How to complete this task:
Look below for the lines from the one with "テクニックを美容師が解説" to the one with "背が高い女性が好きな男性の特徴7選！", and copy exactly those lines, both ends included.

Available records:

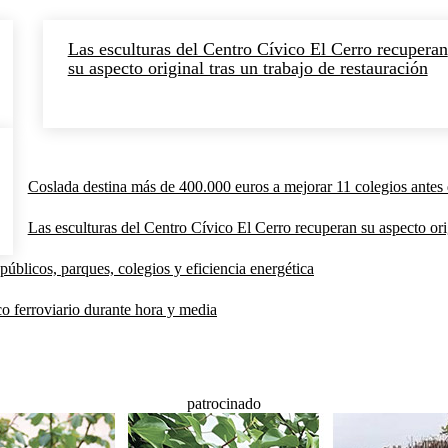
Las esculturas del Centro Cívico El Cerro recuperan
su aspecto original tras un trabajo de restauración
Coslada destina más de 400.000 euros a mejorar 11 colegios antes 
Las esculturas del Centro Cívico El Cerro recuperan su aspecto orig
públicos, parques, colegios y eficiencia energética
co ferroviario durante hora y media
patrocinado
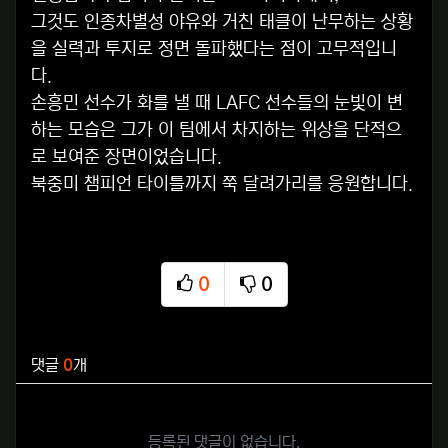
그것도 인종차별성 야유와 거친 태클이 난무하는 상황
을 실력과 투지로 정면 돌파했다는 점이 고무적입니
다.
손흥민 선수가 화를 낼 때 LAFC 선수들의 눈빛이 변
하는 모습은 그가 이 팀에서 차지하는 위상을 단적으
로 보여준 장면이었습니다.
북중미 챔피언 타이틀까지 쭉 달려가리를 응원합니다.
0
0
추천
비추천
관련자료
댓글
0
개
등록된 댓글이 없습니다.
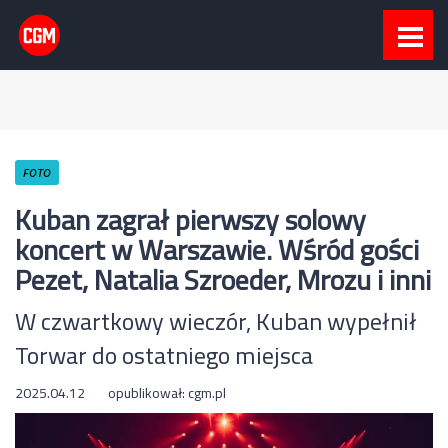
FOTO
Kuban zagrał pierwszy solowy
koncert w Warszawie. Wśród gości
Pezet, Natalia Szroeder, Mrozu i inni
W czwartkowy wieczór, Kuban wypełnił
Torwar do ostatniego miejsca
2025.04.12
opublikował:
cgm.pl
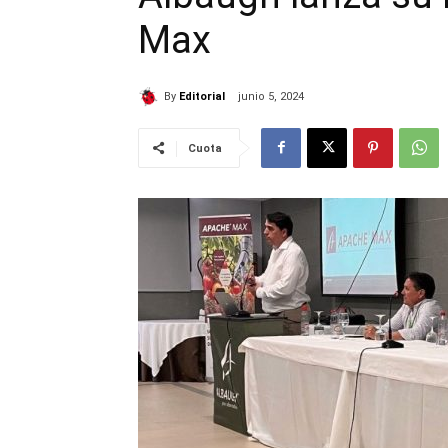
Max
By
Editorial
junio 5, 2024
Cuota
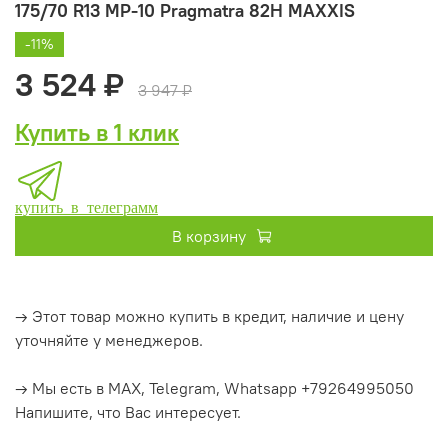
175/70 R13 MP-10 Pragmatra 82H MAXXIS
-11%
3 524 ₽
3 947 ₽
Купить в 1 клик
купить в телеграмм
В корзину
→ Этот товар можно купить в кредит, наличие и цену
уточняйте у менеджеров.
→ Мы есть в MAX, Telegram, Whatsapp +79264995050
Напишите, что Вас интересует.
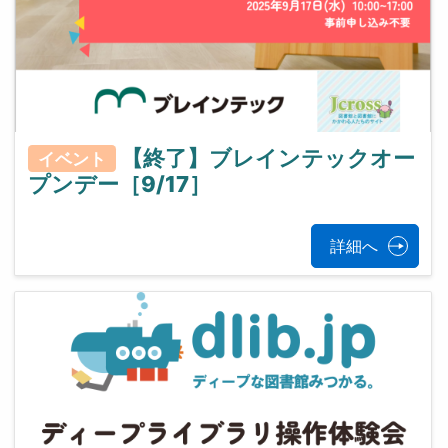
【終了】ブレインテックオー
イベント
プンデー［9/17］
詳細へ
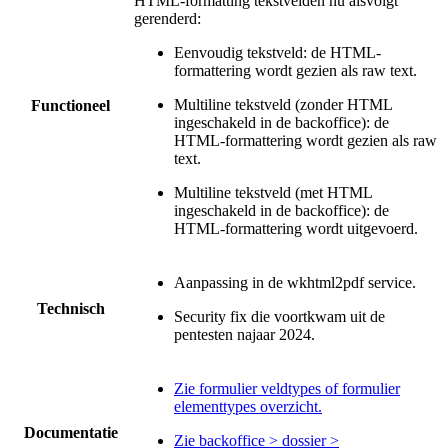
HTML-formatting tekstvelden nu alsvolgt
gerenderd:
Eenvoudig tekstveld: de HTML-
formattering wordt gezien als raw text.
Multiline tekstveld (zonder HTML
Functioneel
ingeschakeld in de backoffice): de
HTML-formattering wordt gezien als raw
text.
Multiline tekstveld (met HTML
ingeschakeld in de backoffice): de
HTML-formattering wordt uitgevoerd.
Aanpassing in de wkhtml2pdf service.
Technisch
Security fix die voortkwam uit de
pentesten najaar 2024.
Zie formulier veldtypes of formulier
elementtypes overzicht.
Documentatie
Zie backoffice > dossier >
==
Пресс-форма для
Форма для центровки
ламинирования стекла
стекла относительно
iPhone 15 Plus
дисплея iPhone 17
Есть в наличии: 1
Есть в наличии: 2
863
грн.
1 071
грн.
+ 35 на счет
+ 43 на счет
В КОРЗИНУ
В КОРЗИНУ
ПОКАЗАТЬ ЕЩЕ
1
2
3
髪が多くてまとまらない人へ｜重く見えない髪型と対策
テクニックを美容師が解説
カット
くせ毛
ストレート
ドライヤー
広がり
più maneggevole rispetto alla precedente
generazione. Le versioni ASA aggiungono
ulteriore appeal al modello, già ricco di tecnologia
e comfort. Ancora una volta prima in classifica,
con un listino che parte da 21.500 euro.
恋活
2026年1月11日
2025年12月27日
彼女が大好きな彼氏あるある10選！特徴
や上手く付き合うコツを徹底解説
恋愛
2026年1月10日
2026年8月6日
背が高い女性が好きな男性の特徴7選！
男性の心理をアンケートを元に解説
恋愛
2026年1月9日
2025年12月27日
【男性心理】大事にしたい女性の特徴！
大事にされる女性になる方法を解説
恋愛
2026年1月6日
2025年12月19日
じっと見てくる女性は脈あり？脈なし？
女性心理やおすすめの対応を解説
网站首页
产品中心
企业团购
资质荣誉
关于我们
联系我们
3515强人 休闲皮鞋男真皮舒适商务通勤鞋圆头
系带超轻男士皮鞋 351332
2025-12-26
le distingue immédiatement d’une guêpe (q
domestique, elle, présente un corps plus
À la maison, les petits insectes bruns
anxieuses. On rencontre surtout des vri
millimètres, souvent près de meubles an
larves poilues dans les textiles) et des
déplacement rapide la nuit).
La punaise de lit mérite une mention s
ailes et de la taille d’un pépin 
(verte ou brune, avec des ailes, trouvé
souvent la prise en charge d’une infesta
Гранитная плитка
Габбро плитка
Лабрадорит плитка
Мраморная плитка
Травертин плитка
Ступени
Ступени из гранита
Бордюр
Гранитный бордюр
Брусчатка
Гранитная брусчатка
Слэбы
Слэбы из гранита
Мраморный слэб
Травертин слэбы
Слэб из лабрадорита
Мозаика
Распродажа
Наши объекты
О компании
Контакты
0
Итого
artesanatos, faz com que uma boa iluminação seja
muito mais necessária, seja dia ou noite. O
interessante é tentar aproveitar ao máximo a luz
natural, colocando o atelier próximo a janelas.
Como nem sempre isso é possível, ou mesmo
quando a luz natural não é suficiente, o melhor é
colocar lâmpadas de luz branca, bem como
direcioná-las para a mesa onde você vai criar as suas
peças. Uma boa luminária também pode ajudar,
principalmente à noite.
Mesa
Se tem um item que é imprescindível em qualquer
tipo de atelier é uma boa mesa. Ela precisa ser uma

Solution to this exercise:
テクニックを美容師が解説
カット
くせ毛
ストレート
ドライヤー
広がり
più maneggevole rispetto alla precedente
generazione. Le versioni ASA aggiungono
ulteriore appeal al modello, già ricco di tecnologia
e comfort. Ancora una volta prima in classifica,
con un listino che parte da 21.500 euro.
恋活
2026年1月11日
2025年12月27日
彼女が大好きな彼氏あるある10選！特徴
や上手く付き合うコツを徹底解説
恋愛
2026年1月10日
2026年8月6日
背が高い女性が好きな男性の特徴7選！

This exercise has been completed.